CORPORATE CRIME REPORTER
Public
Interest Groups Say PCAOB’s Proposed Audit Standard Poses Profound Threat
to Investors
21 Corporate Crime Reporter 10, February 27, 2007
Three public interest groups said yesterday that the Public Company Accounting
Oversight Board’s (PCAOB) proposal to scrap its current auditing standard
and replace with a lite version poses a “profound threat to investors.”
Late last year, the PCAOB, under pressure from the business community, proposed a 65-page auditing standard to replace the existing 180-page standard.
Thomas Ray, the PCAOB’s chief auditor, said the new standard would “allow auditors to focus more clearly on what is more important.”
But in comments submitted to the PCAOB yesterday, representatives of the Consumer Federation of America, Consumer Action, and the U.S. Public Interest Research Group said that while the PCAOB rejected a number of alternative auditing standards that would have “eviscerated the control audit as a deterrent to fraud and as a means of preventing financial statement error,” its current proposal is a “top-down, risk-based approach to the internal controls audit without in any way addressing the short-comings that have made that approach such an abysmal failure in the audits of financial statements.”
“Until the Board analyzes the many failed risk-based financial statement audits and determines what went wrong, it cannot in good conscience propose a risk-based approach to the internal control audit with any confidence that it will provide an appropriate level of investor protection,” the groups wrote. “The Board sends the strong message throughout this proposal that reducing costs is more important than improving, or even maintaining, the effectiveness of these audits.
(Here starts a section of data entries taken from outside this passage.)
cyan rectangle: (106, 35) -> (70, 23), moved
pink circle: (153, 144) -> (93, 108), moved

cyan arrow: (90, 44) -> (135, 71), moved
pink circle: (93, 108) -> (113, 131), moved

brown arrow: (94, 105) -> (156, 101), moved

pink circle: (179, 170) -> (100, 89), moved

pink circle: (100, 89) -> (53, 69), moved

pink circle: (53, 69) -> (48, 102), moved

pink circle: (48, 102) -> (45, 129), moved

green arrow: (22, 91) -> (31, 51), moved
This not only results in serious weaknesses in the standard itself, it suggests that the Board will not provide the strong regulatory and enforcement backing needed to make a principles-based approach effective.”
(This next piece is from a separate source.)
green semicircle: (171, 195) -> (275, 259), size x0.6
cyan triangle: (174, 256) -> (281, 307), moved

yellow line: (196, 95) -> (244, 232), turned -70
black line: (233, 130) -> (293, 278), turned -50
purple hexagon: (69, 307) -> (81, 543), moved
The groups said that the PCAOB’s rewrite of the existing auditing standard was “unwarranted” and was “driven more by political expediency than by any evidence either that the costs of the rule exceed its benefits or that its costs, where excessive, could not be reduced through other, less radical means.”
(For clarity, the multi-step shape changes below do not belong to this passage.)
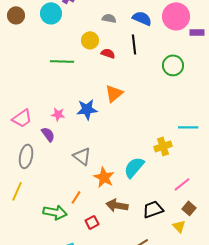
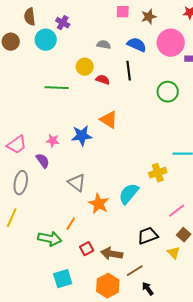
orange triangle: (114, 93) -> (109, 120), turned -48
brown arrow: (117, 205) -> (112, 254), moved

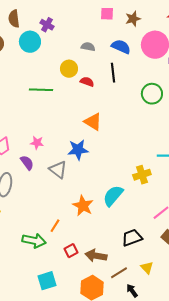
blue star: (82, 136) -> (78, 150), moved
gray triangle: (77, 183) -> (58, 170), moved
yellow triangle: (174, 253) -> (147, 268), moved

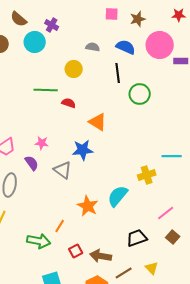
brown semicircle: (14, 19) -> (19, 19), turned -42
red semicircle: (87, 82) -> (69, 103), moved
green circle: (152, 94) -> (140, 94), moved

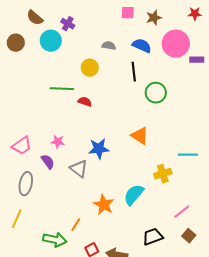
orange triangle: (98, 122) -> (140, 136), moved

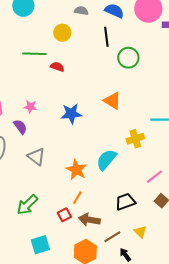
gray triangle: (79, 169) -> (36, 157), moved
orange line: (76, 225) -> (77, 198), moved
green arrow: (55, 240) -> (27, 205), turned 125

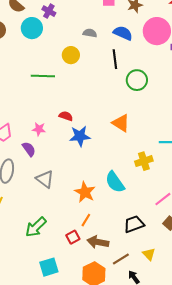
red semicircle: (57, 67) -> (66, 116), moved
cyan semicircle: (106, 160) -> (115, 182), turned -75

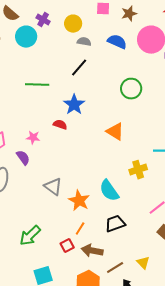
yellow circle: (71, 55) -> (73, 24), moved
black line: (115, 59) -> (79, 68), moved, turned 48
blue star: (80, 136) -> (74, 105), moved, turned -30
gray triangle: (45, 179) -> (53, 187), moved
black trapezoid: (134, 224) -> (115, 224), moved

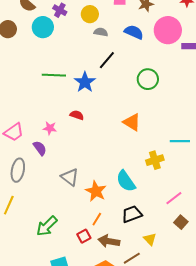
black line: (79, 68) -> (107, 60), moved
blue star: (74, 105) -> (85, 82), moved
yellow triangle: (143, 263) -> (150, 239), moved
“Certainly, the Board has produced no cost-benefit analysis justifying its actions,” the groups wrote.
The groups called on the PCAOB to resist the political pressure being generated by the business community, “assert its independence, and withdraw its ill-founded, ill-advised rewrite of the standard.”
“Not only would that benefit investors directly, by ensuring that internal control requirements continue to work to improve the quality of financial disclosures, it would also benefit investors indirectly, by sending the message that the Board cannot be bullied by a business community intent on achieving cost savings at the expense of investor protections,” they wrote.
In their letter, the groups chastised the PCAOB for apparently making no effort to “determine what are the root causes behind the numerous recent massive failures of risk-based financial statement audits, let alone feed those results back into their audit standards.”
“Yet, this would seem to be a minimum first step before proposing a major expansion of the risk-based approach,” the groups wrote. “Not only does the current proposal reflect no effort to address weaknesses in the risk-based audit approach, it actually takes steps that are likely to exacerbate those problems. Of greatest concern in this regard is the expanded reliance on the work of others it allows without imposing appropriate limitations.”
The groups also called on the PCAOB to correct the proposed standard’s “anti-investor” tone.
They cited “numerous examples” throughout the proposed standard where the language used sends “the subtle and not-so-subtle message that a key concern of the auditor should be to reduce the costs of the audit, even at the expense of its effectiveness.”
The groups cited a note in the proposed standard that reads:
“The auditor should select for testing only those controls that are important to the auditor’s conclusion about whether the company’s controls sufficiently address the assessed risk of misstatement to a given relevant assertion that could result in a material misstatement to the company’s financial statements.”
“A pro-investor rewrite would state that the auditor should select for testing all those controls that are important to the auditor’s conclusion,” the groups wrote. “These differences in language matter. As written, the proposed standard sends the strong message that auditors may be asked to justify any decision to test controls that someone later deems were unimportant. As a result, it risks encouraging auditors to under-test – the very weakness that has been identified as central to the failure of risk-based audits of the financial statements. The pro-investor alternative sends the opposite message, that auditors may be asked to justify a failure to test controls that are later deemed to have been important. Some would argue that this statement risks encouraging auditors to overtest, though experience based on the pressure audit clients are able to bring to bear on auditors suggests this concern is exaggerated. A neutral statement would simply state that the auditor should select for testing those controls that are important to the auditor’s conclusion.”